You’re probably busy – wig-flippingly so – this month. How do you survive the holidays and keep yourself sane until it’s all over? And when it is, what then? Take some tips from fellow hairdressers to prosper in December and plan for January.
“Just today I got 3 frantic emails from clients who didn’t pre-book,” writes stylist Jennifer Covington-Bowers. “I wanted to blurt out, ‘Are you kidding? Buy a great hat; the holidays won’t come to a halt if you show up with dark roots!’ But of course, I squeeze them in.”
Reserve extra slots in your schedule for last-minute clients; no squeezing required. Or, manage expectations: “I can see you at 11:00, but I have another client at 11:30. I may be juggling a bit.”
When clients text to make appointments or let you know they’re running late. It’s hard to reply when you’re in the thick of it, so compose some replies in Notes to easily copy and paste.
And keep a few 15-minute blocks open to catch your breath, stretch your limbs, and get the flow back on track.
Ask for Help; Be Helpful
If you’re in a traditional salon, hairdresser Wes Sharpton suggests selecting your favorite apprentice or junior stylist to share the load (do the blow-dry) and ease the flow (respond to texts and emails). They’ll welcome the extra experience – and the extra cash.
Gather the group and foster cooperation. Be aware of each others’ needs with simple things like sweeping hair clippings beyond your own.
Outside of work, don’t take on too much. Ask for help from family and friends with decorating, shopping, cooking and generally dealing.
While you’re taking care of so many others, care for yourself. Stylist Jikaiah Stevens schedules extra time to ease into her day with some meditation, yoga, or cranking up favorite happy tunes and dancing.
Our friends at CrownWorks suggest a before-bed “brain dump.” Journal the day’s annoyances, stress – the good things too – to get them out of your brain and get some sleep.
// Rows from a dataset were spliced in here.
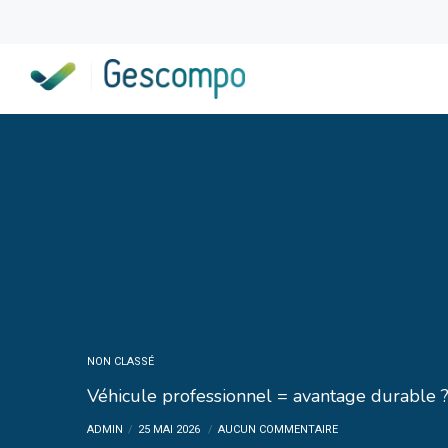
NON CLASSÉ
Véhicule professionnel = avantage durable 
ADMIN
25 MAI 2026
AUCUN COMMENTAIRE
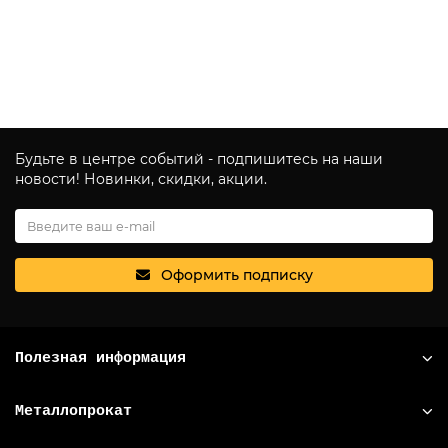
Быстрый заказ
Будьте в центре событий - подпишитесь на наши
новости! Новинки, скидки, акции.
Оформить подписку
Полезная информация
Металлопрокат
Drink (water, that is): Consume about half your body weight in ounces per day to keep you functioning optimally – and keep skin looking good (especially if you’re drinking the other stuff in celebration).
Move: If you work out regularly, don’t let the holidays stop you. Schedule exercise times and respect them as you do appointments with clients.
Eat: Don’t let healthy eating habits slide (too far) during the holidays. Fuel consciously, indulge sensibly, and avoid the spike-and-crash.
A salon can get so quiet in January that you can hear a bobby pin drop. Make the best of the extra time. Seek out education and take time to develop your business, management, and creative skills. Keep yourself and others excited about the New Year.
Take advantage of your holiday bounty to cover future expenses. Wes pays his rent a few months in advance so that the slow times feel more luxurious than stressful.
And like Jennifer does, reward yourself for all your hard work in December.